─── SUPPLIED RECORDS

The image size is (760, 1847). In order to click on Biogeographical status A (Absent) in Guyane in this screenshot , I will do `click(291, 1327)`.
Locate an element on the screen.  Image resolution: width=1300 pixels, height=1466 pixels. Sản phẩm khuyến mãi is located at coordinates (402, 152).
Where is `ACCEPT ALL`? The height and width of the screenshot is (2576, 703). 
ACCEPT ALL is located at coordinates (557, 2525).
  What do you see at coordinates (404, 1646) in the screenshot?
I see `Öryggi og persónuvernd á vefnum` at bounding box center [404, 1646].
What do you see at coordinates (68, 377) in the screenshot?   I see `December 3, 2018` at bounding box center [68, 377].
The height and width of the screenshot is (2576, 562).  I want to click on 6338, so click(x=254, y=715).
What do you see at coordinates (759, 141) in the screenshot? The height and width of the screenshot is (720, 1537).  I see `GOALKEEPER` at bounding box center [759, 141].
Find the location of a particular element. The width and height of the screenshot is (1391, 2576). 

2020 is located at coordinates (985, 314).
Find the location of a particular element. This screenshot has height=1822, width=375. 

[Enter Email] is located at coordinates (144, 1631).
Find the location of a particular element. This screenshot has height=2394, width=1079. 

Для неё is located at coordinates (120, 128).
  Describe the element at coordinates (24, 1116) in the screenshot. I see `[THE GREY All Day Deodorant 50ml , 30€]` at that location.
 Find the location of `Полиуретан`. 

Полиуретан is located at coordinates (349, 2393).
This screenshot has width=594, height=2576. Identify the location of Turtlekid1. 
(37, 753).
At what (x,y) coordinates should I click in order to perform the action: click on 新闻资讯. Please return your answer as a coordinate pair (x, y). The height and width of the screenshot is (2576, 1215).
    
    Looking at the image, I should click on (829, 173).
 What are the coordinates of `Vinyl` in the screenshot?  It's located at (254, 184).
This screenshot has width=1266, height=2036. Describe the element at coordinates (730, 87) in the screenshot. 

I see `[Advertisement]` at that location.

──────

EXERCISE: A verbatim output of all the data above is needed.

RESPONSE BOX:
The image size is (760, 1847). In order to click on Biogeographical status A (Absent) in Guyane in this screenshot , I will do `click(291, 1327)`.
Locate an element on the screen.  Image resolution: width=1300 pixels, height=1466 pixels. Sản phẩm khuyến mãi is located at coordinates (402, 152).
Where is `ACCEPT ALL`? The height and width of the screenshot is (2576, 703). 
ACCEPT ALL is located at coordinates (557, 2525).
  What do you see at coordinates (404, 1646) in the screenshot?
I see `Öryggi og persónuvernd á vefnum` at bounding box center [404, 1646].
What do you see at coordinates (68, 377) in the screenshot?   I see `December 3, 2018` at bounding box center [68, 377].
The height and width of the screenshot is (2576, 562).  I want to click on 6338, so click(x=254, y=715).
What do you see at coordinates (759, 141) in the screenshot? The height and width of the screenshot is (720, 1537).  I see `GOALKEEPER` at bounding box center [759, 141].
Find the location of a particular element. The width and height of the screenshot is (1391, 2576). 

2020 is located at coordinates (985, 314).
Find the location of a particular element. This screenshot has height=1822, width=375. 

[Enter Email] is located at coordinates (144, 1631).
Find the location of a particular element. This screenshot has height=2394, width=1079. 

Для неё is located at coordinates (120, 128).
  Describe the element at coordinates (24, 1116) in the screenshot. I see `[THE GREY All Day Deodorant 50ml , 30€]` at that location.
 Find the location of `Полиуретан`. 

Полиуретан is located at coordinates (349, 2393).
This screenshot has width=594, height=2576. Identify the location of Turtlekid1. 
(37, 753).
At what (x,y) coordinates should I click in order to perform the action: click on 新闻资讯. Please return your answer as a coordinate pair (x, y). The height and width of the screenshot is (2576, 1215).
    
    Looking at the image, I should click on (829, 173).
 What are the coordinates of `Vinyl` in the screenshot?  It's located at (254, 184).
This screenshot has width=1266, height=2036. Describe the element at coordinates (730, 87) in the screenshot. 

I see `[Advertisement]` at that location.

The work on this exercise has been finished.